For this exercise, retype all the data exactly and exclude every image.

# Record excerpts:
=-=-=

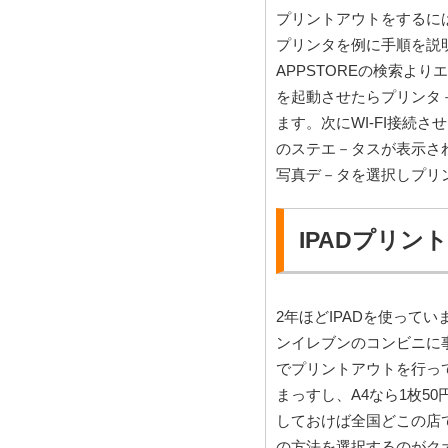
プリントアウトをするには
プリンタを例に手順を説明
APPSTOREの検索よりエ
を起動させたらプリンタ
ます。次にWI-FI接続
のステエ－タスが表示さ
写真デ－タを選択しプリ
IPADプリン
2年ほどIPADを使って
ンイレブンのコンビニに
でプリントアウトを行っ
まっすし、A4なら1枚5
しておけば全国どこの店
の方法を選択するのがク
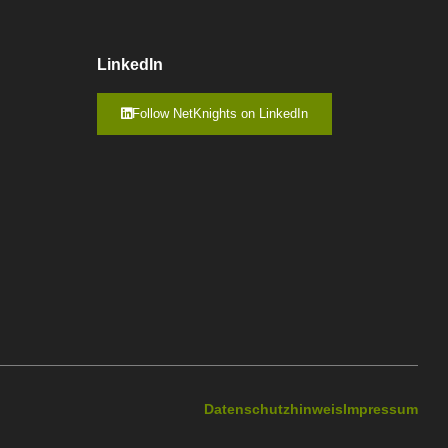
LinkedIn
Follow NetKnights on LinkedIn
Datenschutzhinweis
Impressum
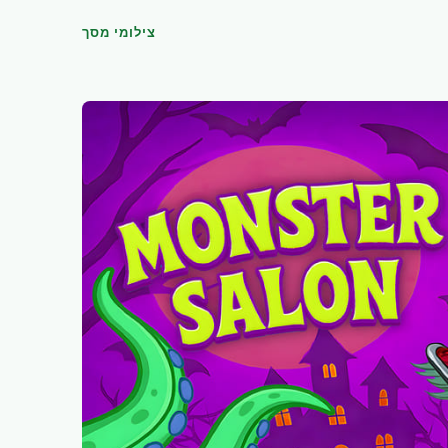
צילומי מסך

=-=-=

# Solution for this exercise:
プリントアウトをするには
プリンタを例に手順を説明
APPSTOREの検索よりエ
を起動させたらプリンタ
ます。次にWI-FI接続
のステエ－タスが表示さ
写真デ－タを選択しプリ
IPADプリン
2年ほどIPADを使って
ンイレブンのコンビニに
でプリントアウトを行っ
まっすし、A4なら1枚5
しておけば全国どこの店
の方法を選択するのがク
LinkedIn
Follow NetKnights on LinkedIn
Datenschutzhinweis
Impressum
צילומי מסך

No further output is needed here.